After returning to Poland, he took over the property of his father, who died in 1761. Under infamy, he did not participate in public life until the outbreak of the Bar Confederation.

After the outbreak of the Bar Confederation, he sided with the Confederates, providing them with significant funds. He helped organize troops in the Sandomierz province and in the Sanok region, from where he set off to help Krakow together with Piotr Potocki and Jakub Ignacy Bronicki. After losing the Battle of Maków, he took refuge in Hungary, which resulted in numerous accusations of treason and cowardice. In the spring of 1769 he returned to fighting, cooperating, among others with Casimir Pulaski.

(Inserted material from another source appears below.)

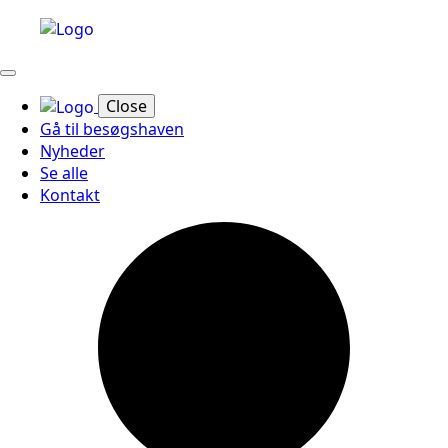
Close
Gå til besøgshaven
Nyheder
Se alle
Kontakt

He took part in Partition Sejm in 1773, and he was said to be the one removing Tadeusz Rejtan from the door. As a servant of the Russian ambassador Otto Magnus von Stackelberg he became a member of the Permanent Council. He was a member of Sejm in 1776 representing Kiev Voivodeship.

After many adventures he moved to Warsaw and became a patron of the arts. Since 1775 he was a part of the Warsaw theatrical scene, e.g. funding a ballet „Sąd Parysa" (Judgement of Paris) in 1775. Having divorced Anna Maria, he married Honorata Stępkowska in 1777. They lived together for a short time, but Jerzy Marcin allowed a divorce only in 1782. In the same year he caused an uproar described in newspapers, cross-dressing at a Warsaw costume ball in 1782. It was not his only scandalous behavior – Michał Modzelewski claimed that the prince had "nasty Eastern quirks" and openly kept a boy Cossack as his favourite, for whom he bought a nobility from the king. Nowadays the prince's numerous affairs with women and men (his other lover was a secretary of Janusz Aleksander Sanguszko, Karol Szydłoski) could be interpreted as bisexual.

After 1783 Jerzy Marcin was married to Wilhelmina Albertyna, daughter of Friedrich Wilhelm von Seydlitz. They divorced before June 1785, when Wilhelmina married Wojciech Mączyński. In 1785 Jerzy Marcin was in charge of the court theater of Stanisław August Poniatowski. Soon he limited his theatre work and organised only concerts and balls. Eventually he sold most of his goods and went to Frankfurt am Main in 1789, where he became close to Jacob Frank and his sect, participating even in Frank's funeral. During his Frankfurt period he married for the last time, to Frankist Tekla Łabęcka (who died in Warsaw in 1830). Jerzy Marcin spent his last years alone in poverty in Przecław, where he died

He inherited Mniszew lands from his uncle and a huge fortune and lands from his father (including Dobra Połonne, Międzyrzec, Lubar, Janowiec Castle). He dissipated the fortune, and he sold Mniszew] to Magdalena Agnieszka Sapieżyna before his bankruptcy. According to a legend he lost Janowiec castle to Mikołaj Piaskowski.